[Records supplied Boundary: Start]

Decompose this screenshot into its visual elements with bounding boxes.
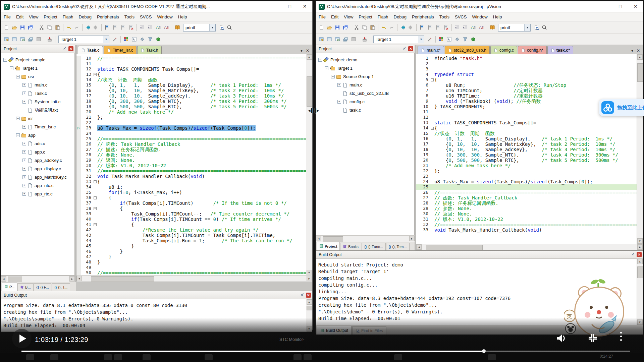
expand-icon[interactable]: + [22,125,26,129]
mem-window-icon[interactable] [10,35,18,43]
nav-back-icon[interactable] [84,23,92,32]
target-select[interactable]: Target 1▼ [58,36,109,43]
code-text[interactable]: { [97,206,123,211]
horizontal-scrollbar[interactable]: ◄► [1,276,75,282]
watch-window-icon[interactable] [18,35,26,43]
tree-item-source-group-1[interactable]: −Source Group 1 [316,72,414,81]
tree-item-stc-usb-cdc-32-lib[interactable]: stc_usb_cdc_32.LIB [316,89,414,98]
code-text[interactable]: //======================================… [434,190,637,195]
code-text[interactable]: Task_Comps[i].Run = 1; /* The task can b… [97,238,292,243]
panel-close-button[interactable]: ✕ [637,252,642,257]
new-file-icon[interactable] [2,23,10,32]
editor-tab-task-c[interactable]: Task.c [78,46,103,54]
code-text[interactable]: { [97,195,111,200]
code-text[interactable]: }; [97,115,103,120]
watch-window-icon[interactable] [333,35,341,43]
tree-item-isr[interactable]: −isr [1,114,74,123]
indent-less-icon[interactable] [138,23,146,32]
fold-collapse-icon[interactable]: − [94,196,97,199]
panel-close-button[interactable]: ✕ [306,293,311,298]
panel-close-button[interactable]: ✕ [408,46,413,51]
flag-clear-icon[interactable] [442,23,450,32]
drag-upload-overlay[interactable]: 拖拽至此上传 [599,99,644,116]
pin-icon[interactable] [402,46,407,52]
menu-item-project[interactable]: Project [41,14,60,19]
more-options-icon[interactable] [620,332,622,341]
indent-more-icon[interactable] [461,23,469,32]
green-cube-icon[interactable] [469,35,477,43]
scroll-thumb[interactable] [426,245,483,250]
panel-tab-f[interactable]: {}{} F... [34,283,52,291]
flag-gray-icon[interactable] [111,23,119,32]
tree-item-target-1[interactable]: −Target 1 [316,64,414,72]
code-text[interactable]: //======================================… [97,136,306,141]
code-text[interactable]: { [434,77,437,82]
flag-blue-icon[interactable] [103,23,111,32]
code-text[interactable]: u8 Tasks_Max = sizeof(Task_Comps)/sizeof… [434,179,593,184]
code-text[interactable]: static TASK_COMPONENTS Task_Comps[]= [434,120,536,125]
collapse-icon[interactable]: − [10,66,13,70]
menu-item-file[interactable]: File [1,14,13,19]
expand-icon[interactable]: + [22,83,26,87]
expand-icon[interactable]: + [22,175,26,179]
code-text[interactable]: { [97,222,134,227]
code-text[interactable]: // 参数: None. [97,152,135,158]
open-folder-icon[interactable] [10,23,18,32]
menu-item-edit[interactable]: Edit [328,14,341,19]
components-icon[interactable] [122,35,130,43]
code-text[interactable]: {0, 300, 300, Sample_NTC}, /* task 4 Per… [97,99,287,104]
indent-less-icon[interactable] [453,23,461,32]
tree-item-system-init-c[interactable]: +System_init.c [1,98,74,106]
flag-gray-icon[interactable] [119,23,127,32]
collapse-icon[interactable]: − [16,117,20,120]
fold-collapse-icon[interactable]: − [431,127,434,130]
book-icon[interactable] [488,23,496,32]
menu-item-view[interactable]: View [26,14,41,19]
find-doc-icon[interactable] [217,23,225,32]
tree-item-app-c[interactable]: +app.c [1,148,74,156]
code-text[interactable]: //======================================… [97,56,306,61]
scroll-thumb[interactable] [323,236,343,242]
menu-item-flash[interactable]: Flash [375,14,391,19]
book-icon[interactable] [173,23,181,32]
scroll-down-arrow[interactable]: ▼ [637,319,643,325]
scroll-thumb[interactable] [91,276,155,282]
scroll-up-arrow[interactable]: ▲ [637,259,643,264]
layers-icon[interactable] [341,35,350,43]
flag-clear-icon[interactable] [127,23,135,32]
pin-icon[interactable] [300,292,305,298]
vertical-scrollbar[interactable]: ▲▼ [637,54,643,244]
save-all-icon[interactable] [341,23,350,32]
search-round-icon[interactable] [225,23,233,32]
menu-item-peripherals[interactable]: Peripherals [409,14,437,19]
pin-icon[interactable] [631,252,635,257]
editor-tab-main-c[interactable]: main.c* [418,46,444,54]
code-text[interactable]: u8 i; [97,184,123,190]
code-text[interactable]: u16 TRITime; //重载计数器 [434,93,543,99]
paste-icon[interactable] [369,23,377,32]
indent-more-icon[interactable] [146,23,154,32]
open-folder-icon[interactable] [325,23,333,32]
tree-item-功能说明-txt[interactable]: 功能说明.txt [1,106,74,114]
doc-close-icon[interactable]: ✕ [637,48,640,53]
tree-window-icon[interactable] [130,35,138,43]
tree-item-main-c[interactable]: +main.c [1,81,74,89]
target-select[interactable]: Target 1▼ [373,36,424,43]
code-text[interactable]: } TASK_COMPONENTS; [434,104,485,109]
collapse-icon[interactable]: − [325,66,328,70]
scroll-thumb[interactable] [637,63,643,82]
code-text[interactable]: }; [434,168,440,174]
flag-gray-icon[interactable] [434,23,442,32]
scroll-down-arrow[interactable]: ▼ [307,270,312,275]
code-text[interactable]: void Task_Marks_Handler_Callback(void) [97,174,205,179]
comment-icon[interactable]: // [154,23,162,32]
editor-tab-timer-lsr-c[interactable]: Timer_lsr.c [104,46,137,54]
code-text[interactable]: static TASK_COMPONENTS Task_Comps[]= [97,66,199,72]
copy-icon[interactable] [46,23,54,32]
scroll-up-arrow[interactable]: ▲ [307,54,312,60]
scroll-thumb[interactable] [637,266,643,278]
tree-item-app-display-c[interactable]: +app_display.c [1,165,74,173]
fold-collapse-icon[interactable]: − [94,73,97,76]
gray-box-icon[interactable] [35,35,43,43]
code-text[interactable]: {0, 500, 500, Sample_RTC}, /* task 5 Per… [434,158,618,163]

[Records supplied Boundary: End]

**What you should do:** For the string "more", return every line of the data where it appears.

**Expected answer:**
more-options-icon[interactable] [620,332,622,341]
indent-more-icon[interactable] [461,23,469,32]
indent-more-icon[interactable] [146,23,154,32]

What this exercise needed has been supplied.